Bringing Automated Rollbacks to 2,100+ services at Monzo

Hey everyone, I’m Will :wave: I work in the Backend Platform team at Monzo.

My colleague Joseph and I have written about how our team brought automated rollbacks to our deployment system. This is the most substantial change we’ve made to our deployment system in some time, so it was not without its challenges!

At the heart of this new feature is Argo Rollouts - a Kubernetes extension that supports advanced deployment strategies. In this post we dig into how we integrated Argo Rollouts with our existing deployment tooling, while keeping the Monzo delight factor. We show how we migrated all 2,000+ services to this new system and discuss the lessons we learnt along the way.

We’d love to hear your thoughts and questions.

13 Likes

Really interesting article. Thanks for going into the detail.
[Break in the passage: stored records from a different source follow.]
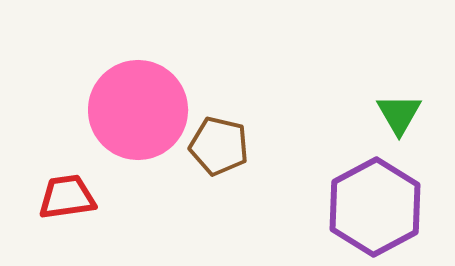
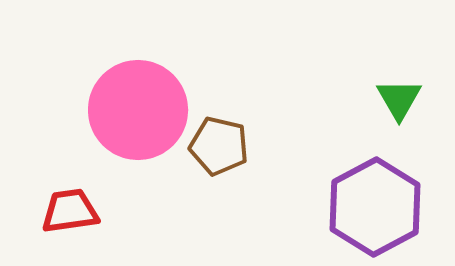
green triangle: moved 15 px up
red trapezoid: moved 3 px right, 14 px down
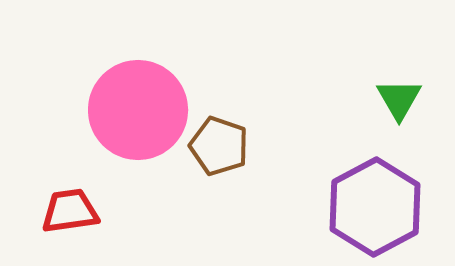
brown pentagon: rotated 6 degrees clockwise
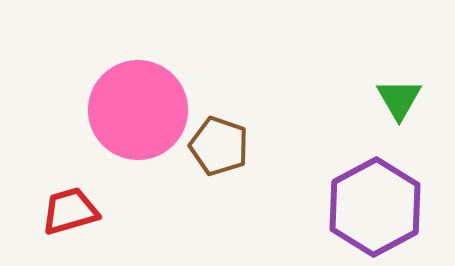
red trapezoid: rotated 8 degrees counterclockwise
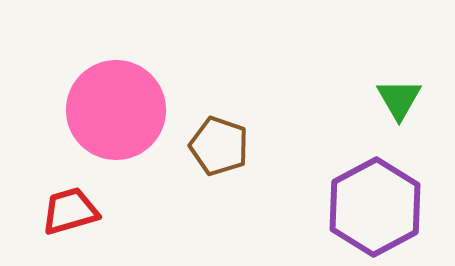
pink circle: moved 22 px left
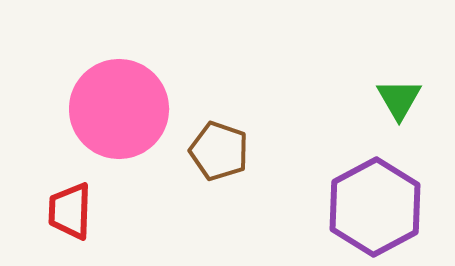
pink circle: moved 3 px right, 1 px up
brown pentagon: moved 5 px down
red trapezoid: rotated 72 degrees counterclockwise
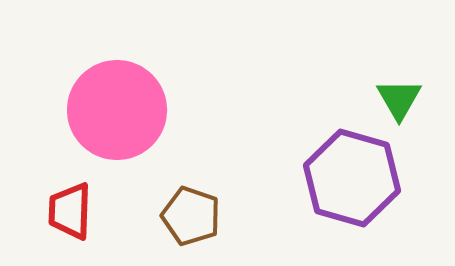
pink circle: moved 2 px left, 1 px down
brown pentagon: moved 28 px left, 65 px down
purple hexagon: moved 23 px left, 29 px up; rotated 16 degrees counterclockwise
One question - I think from googling, Prometheus metrics is a tool? If so what metrics do you use to track things. DORA?

1 Like

Yes, we use Prometheus for metrics.

I wrote a bit about engineering effectiveness metrics we track here - there’s definitely room for improvement here. For those kind of metrics we use the data in our data warehouse (BigQuery / dbt / Looker).

2 Likes

Thanks for the reply, and also for the link, super interesting. I’m an agile coach by trade, and a bit of a DevOps geek on the side, so I found that really interesting.

I had always thought of DORA metrics as useful to track service delivery, but not always uptime etc, but that link to the thread really went into some good detail.

4 Likes